For those with the savings to help cover emergencies, who are lucky enough to have an employer who provides paid leave, or who work in a state that guarantees it, the lack of a national paid leave policy is less devastating. But persistent racial and gender wealth gaps—yet another bequest of structural racism and sexism—leave women of color with the least amount of wealth. For example, single Black women have a median wealth of $200 and single Hispanic women $100, less than a penny for every dollar of wealth owned by single White non-Hispanic men. At the same time, a disproportionate percentage of women in low-wage and part-time jobs are also less likely to have access to paid leave from their employers, and younger workers and workers of color are less likely to have access to any form of paid time off. And since women are the ones doing the majority of the caregiving, the burden falls on them the greatest. As Kemi Role from the National Employment Law Project testified at the House Ways and Means Committee: “We must ensure that paid leave addresses the context that families of color face and doesn’t exacerbate the ‘economic, racial, and health inequities’ that already exist.”
Supporting One and All
The FAMILY Act is a strong baseline from which to address these challenges, and could be even stronger. The bill will reach its fullest potential when its leaders include the perspectives of the women of color who have been historically oppressed and the low-income families who see job protection without paycheck protection as a cruel irony. Congress must also incorporate the lessons offered by the legislation’s state-level precedents. The parallel state laws include provisions such as progressive wage replacement (California, Connecticut, Washington, D.C., Massachusetts, Oregon, and Washington State), expansive legal definitions of who and what makes a family (especially the inclusion of families by choice in Connecticut, New Jersey, and Oregon), and job protections regardless of employer size (Connecticut, Massachusetts, Oregon, New York, Washington State, and Rhode Island).
The bill will reach its fullest potential when its leaders include the perspectives of the women of color who have been historically oppressed and the low-income families who see job protection without paycheck protection as a cruel irony.
Republicans in Congress, alongside Ivanka Trump, have acknowledged that the lack of paid leave is a challenge that needs solutions. This bipartisan support is progress. However, the solutions they propose are not equitable or inclusive.

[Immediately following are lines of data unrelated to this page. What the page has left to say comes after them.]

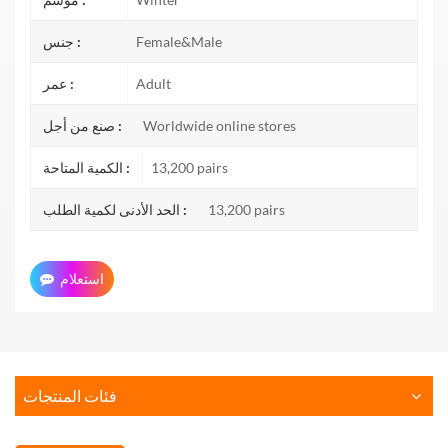
Female&Male
جنس :
Adult
عمر :
Worldwide online stores
صنع من أجل :
13,200 pairs
الكمية المتاحة :
13,200 pairs
الحد الأدنى لكمية الطلب :
استعلام
فئات المنتجات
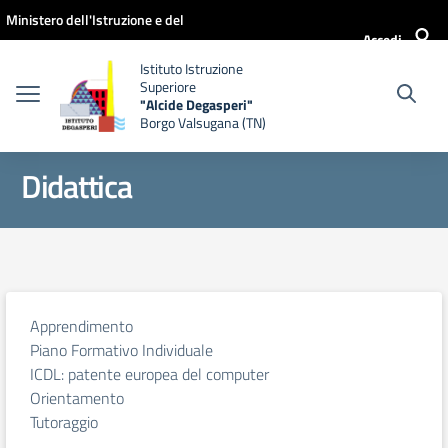
Vai ai contenuti
Vai al menu di navigazione
Vai al footer
Ministero dell'Istruzione e del
Accedi
Merito
Istituto Istruzione
Superiore
"Alcide Degasperi"
Borgo Valsugana (TN)
Didattica
Apprendimento
Piano Formativo Individuale
ICDL: patente europea del computer
Orientamento
Tutoraggio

A strong paid family and medical leave policy is one that includes everyone who works (including self-employed people, domestic workers, and people who work for multiple employers), ensures that workers can afford to take the time to care, provides a meaningful duration of leave, guarantees job protection, covers a wide variety of family members and close relationships, and offers user-friendly ways to find out about these benefits and protections and use them. A strong policy is one whose provisions are guaranteed, not voluntary, and should not impact retirement security in any way except to make it stronger. A strong policy should not rob other family supporting policies of any kind. That’s the kind of policy Congress should consider; and an expanded version of the FAMILY Act will fit the bill.